For any IH professional selecting or evaluating calibration equipment, the following questions are worth asking:

• Does the instrument measure flow directly, or does it derive flow from pressure and gas property models?
• What is the actual accuracy at the specific flow rates you use most, not just the headline specification?
• Does the instrument require thermal stabilization, and is that realistic for your field conditions?
• How does the instrument behave when contamination is present? Does it fail visibly, or does it drift silently?
• Can you trace the instrument's accuracy directly to fundamental physical standards, or does the traceability chain pass through multiple derived calibration references?

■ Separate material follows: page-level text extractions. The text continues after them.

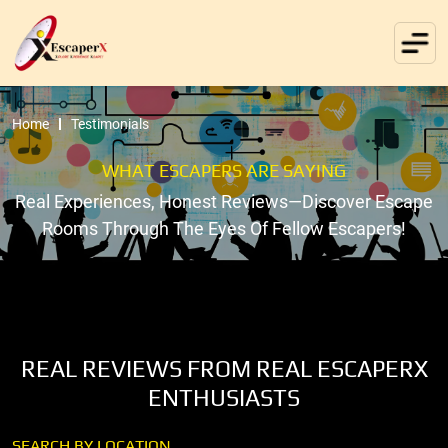
Home
Testimonials
WHAT ESCAPERS ARE SAYING
Real Experiences, Honest Reviews—Discover Escape
Rooms Through The Eyes Of Fellow Escapers!
REAL REVIEWS FROM REAL ESCAPERX
ENTHUSIASTS
SEARCH BY LOCATION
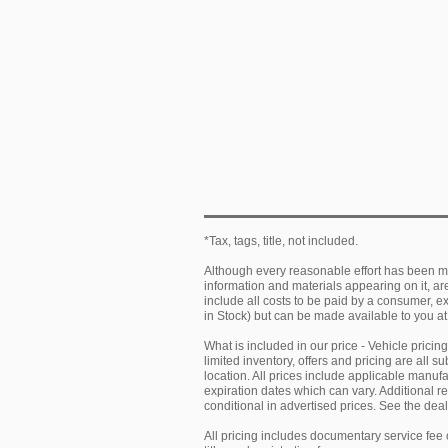
*Tax, tags, title, not included.
Although every reasonable effort has been ma
information and materials appearing on it, are 
include all costs to be paid by a consumer, exc
in Stock) but can be made available to you at
What is included in our price - Vehicle prici
limited inventory, offers and pricing are all 
location. All prices include applicable manu
expiration dates which can vary. Additional r
conditional in advertised prices. See the deale
All pricing includes documentary service fee 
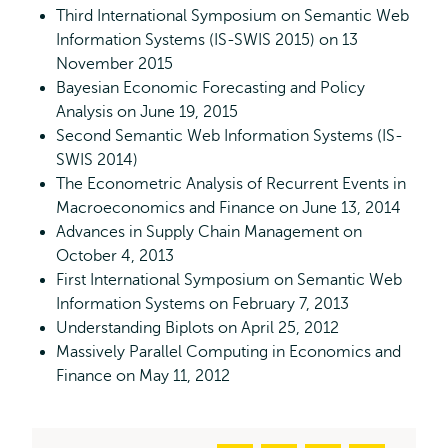
Third International Symposium on Semantic Web
Information Systems (IS-SWIS 2015) on 13
November 2015
Bayesian Economic Forecasting and Policy
Analysis on June 19, 2015
Second Semantic Web Information Systems (IS-
SWIS 2014)
The Econometric Analysis of Recurrent Events in
Macroeconomics and Finance on June 13, 2014
Advances in Supply Chain Management on
October 4, 2013
First International Symposium on Semantic Web
Information Systems on February 7, 2013
Understanding Biplots on April 25, 2012
Massively Parallel Computing in Economics and
Finance on May 11, 2012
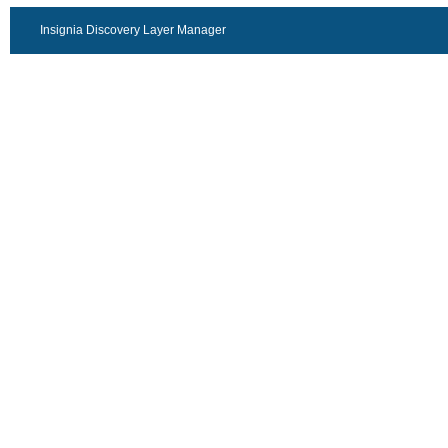
Insignia Discovery Layer Manager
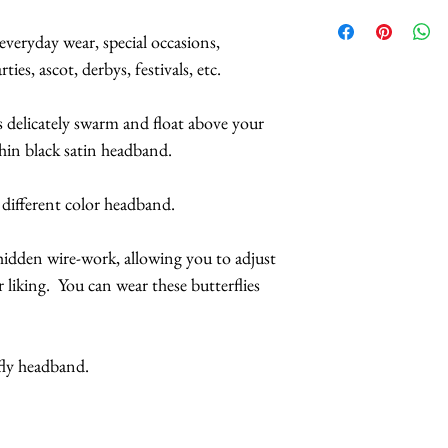
Small butterflies
We have HUNDREDS
inches across.
butterflies available
everyday wear, special occasions,
Butterflies are tr
pattern you want, f
ies, ascot, derbys, festivals, etc.
coatings to incr
what else I have. I
more UV resista
particular outfit.
s delicately swarm and float above your
hin black satin headband.
Handmade in Los
Please contact me if
This headpiece 
you need a piece by
 different color headband.
2 business days
or if it's needed fo
n hidden wire-work, allowing you to adjust
International orders
 liking. You can wear these butterflies
arrive, but arrival t
Expedited shipping,
fly headband.
boxes are also avail
CAUTION: Do not e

These are not esoteric questions. They determine whether the data you produce will hold up in a compliance review, a legal proceeding, or, most importantly, whether it accurately reflects what a worker actually breathed.

The Last Line of Defense

Calibration is the foundation of every exposure determination. It is the last instrument in the chain before data becomes an input to decisions affecting worker health. As the profession transitions to a new generation of practitioners and as regulatory expectations for data integrity continue to rise, the choice of calibration method deserves the same rigor that we apply to sampling media selection, analytical methods, and exposure modeling.

The equipment that verifies the accuracy of everything else in the measurement chain should not be the weakest link in it.